Based on a performance of a conversation between my white mother and myself – her mixed race black daughter – the purpose of this paper is to deconstruct the complexity of…

Abstract

Purpose

Based on a performance of a conversation between my white mother and myself – her mixed race black daughter – the purpose of this paper is to deconstruct the complexity of the intersection of migration, racism, sexism, disability, and class within the space and place of the dynamics of our relationship. “Migration” and “borders” metaphors explore the “in between space that is neither here nor there” addressing key issues such as “migratory subjectivity” or, in other words, the translation of the process of inclusion and exclusion across the borders of oppressive social constructions to the lived emotional experience of being a mother and a daughter.

Design/methodology/approach

I explore my lived experience as black woman raised by a white Mum. My decision to use intersectionality as a tool with which to explore my personal experiences was based on me finding it enabled me to fully engage with the freedom of exploration, without feeling the need to “fit” with what was expected, in other words to be free to be able to express the “[…] lived experience of a presumed ‘Other’ and to experience it viscerally” (Orbe and Boylorn, 2014, p. 15).

Findings

A truthful account to aid the understanding of the complexities faced in the lived experience of a white mother and her black daughter.
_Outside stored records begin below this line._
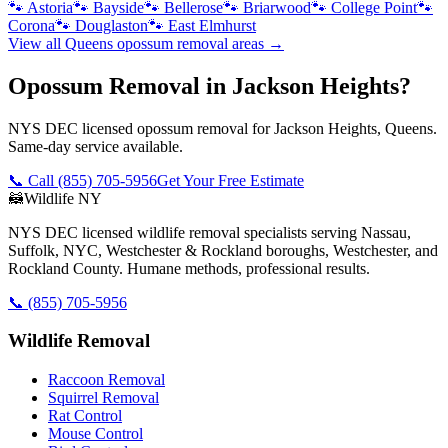
🐾
Astoria
🐾
Bayside
🐾
Bellerose
🐾
Briarwood
🐾
College Point
🐾
Corona
🐾
Douglaston
🐾
East Elmhurst
View all
Queens
opossum removal
areas →
Opossum Removal in Jackson Heights?
NYS DEC licensed opossum removal for Jackson Heights, Queens.
Same-day service available.
📞 Call
(855) 705-5956
Get Your Free Estimate
🦝
Wildlife NY
NYS DEC licensed wildlife removal specialists serving Nassau,
Suffolk, NYC, Westchester & Rockland boroughs, Westchester, and
Rockland County. Humane methods, professional results.
📞
(855) 705-5956
Wildlife Removal
Raccoon Removal
Squirrel Removal
Rat Control
Mouse Control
Research limitations/implications

This piece has no limitations, and contains far reaching implications for social work practice and research methods.

Practical implications

This piece is embedded in social education and can be used as a research tool for best practice in anti-racist, black feminist practice.

Social implications

Social implications include a potential impact on diverse communities, with relevance to community engagement, social work practice placements, and critical reflection, and also education of the young to help them understand their own journeys.

Originality/value

This is an original report of an evidence-based lived experience, integrating theory to practice.